Imperceptible jiggles in Pipelineistan's tectonic plates can shake half the world. Take, for example, an obscure March report in the Balochistan Times: a little noticed pipeline supplying gas to parts of Sindh province in Pakistan, including Karachi, was blown up. It got next to no media attention, but all across Eurasia and in Washington, those analyzing the comparative advantages of TAPI vs. IPI had to wonder just how risky it might be for India to buy future Iranian gas via increasingly volatile Balochistan.

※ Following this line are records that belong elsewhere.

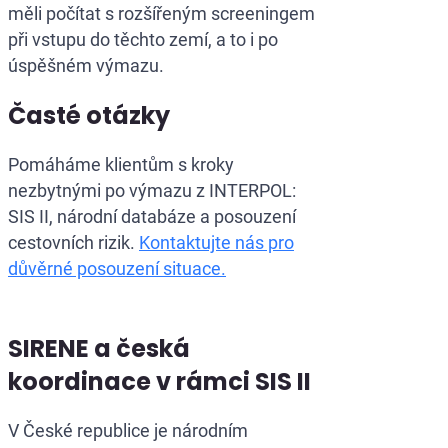
měli počítat s rozšířeným screeningem
při vstupu do těchto zemí, a to i po
úspěšném výmazu.
Časté otázky
Pomáháme klientům s kroky
nezbytnými po výmazu z INTERPOL:
SIS II, národní databáze a posouzení
cestovních rizik.
Kontaktujte nás pro
důvěrné posouzení situace.
SIRENE a česká
koordinace v rámci SIS II
V České republice je národním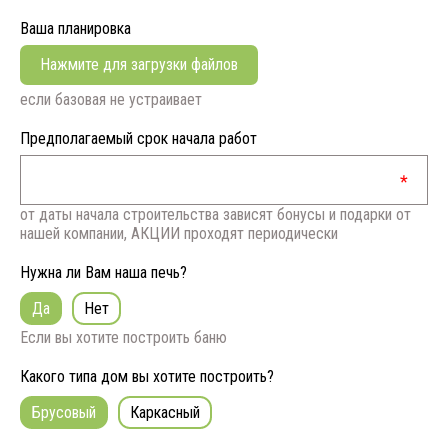
Ваша планировка
Нажмите для загрузки файлов
если базовая не устраивает
Предполагаемый срок начала работ
от даты начала строительства зависят бонусы и подарки от
нашей компании, АКЦИИ проходят периодически
Нужна ли Вам наша печь?
Да
Нет
Если вы хотите построить баню
Какого типа дом вы хотите построить?
Брусовый
Каркасный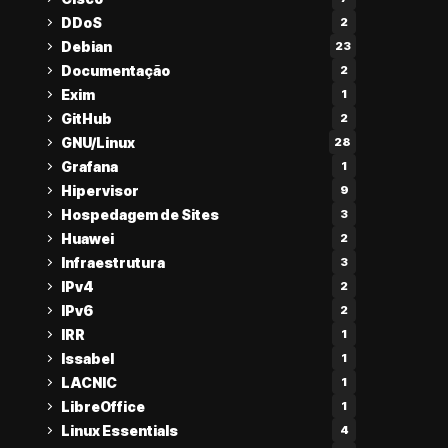
DDoS
2
Debian
23
Documentação
2
Exim
1
GitHub
2
GNU/Linux
28
Grafana
1
Hipervisor
9
Hospedagem de Sites
3
Huawei
2
Infraestrutura
3
IPv4
2
IPv6
2
IRR
1
Issabel
1
LACNIC
1
LibreOffice
1
Linux Essentials
4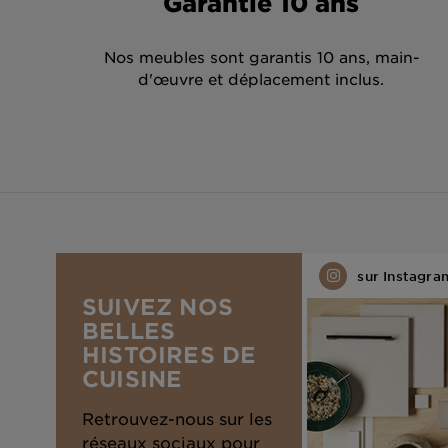
Garantie 10 ans
Nos meubles sont garantis 10 ans, main-
d'œuvre et déplacement inclus.
PIED
DE
sur Instagra
PAGE
SUIVEZ NOS
BELLES
HISTOIRES DE
CUISINE
Retrouvez-nous sur les
réseaux sociaux pour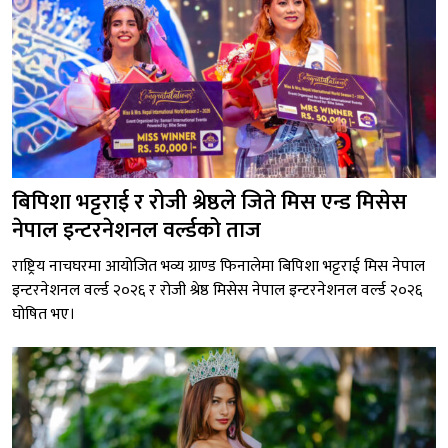
बिपिशा भट्टराई र रोजी श्रेष्ठले जिते मिस एन्ड मिसेस
नेपाल इन्टरनेशनल वर्ल्डको ताज
राष्ट्रिय नाचघरमा आयोजित भव्य ग्राण्ड फिनालेमा बिपिशा भट्टराई मिस नेपाल
इन्टरनेशनल वर्ल्ड २०२६ र रोजी श्रेष्ठ मिसेस नेपाल इन्टरनेशनल वर्ल्ड २०२६
घोषित भए।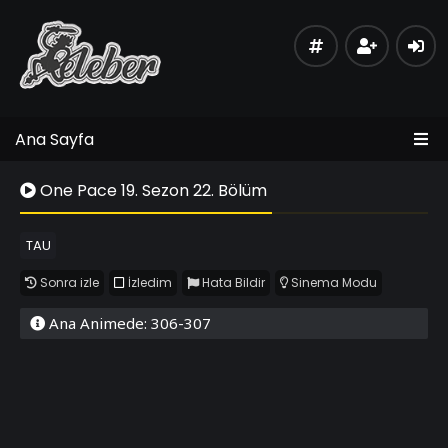
Ana Sayfa
One Pace 19. Sezon 22. Bölüm
TAU
Sonra izle
İzledim
Hata Bildir
Sinema Modu
Ana Animede: 306-307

And then in early April came another mysterious pipeline explosion, this one in Turkmenistan, compromising exports to Russia. The Turkmenis promptly blamed the Russians (and TAPI advocates cheered), but nothing in Afghanistan itself could have left them cheering very loudly. Right now, Dick Cheney's master plan to get those blue rivers of Turkmeni gas flowing southwards via a future TAPI as part of a U.S. grand strategy for a "Greater Central Asia" lies in tatters.

Still, Zbig Brzezinski might disagree, and as he commands Obama's attention, he may try to convince the new president that the world needs a $7.6-plus billion, 1,600-km steel serpent winding through a horribly dangerous war zone. That's certainly the gist of what Brzezinski said immediately after the 2008 Russia-Georgia war, stressing once again that "the construction of a pipeline from Central Asia via Afghanistan to the south... will maximally expand world society's access to the Central Asian energy market."

Washington or Beijing?

Still, give credit where it's due. For the time being, our man Gurbanguly may have snatched the leading role in the New Great Game in this part of Eurasia. He's already signed a groundbreaking gas agreement with RWE from Germany and sent the Russians scrambling.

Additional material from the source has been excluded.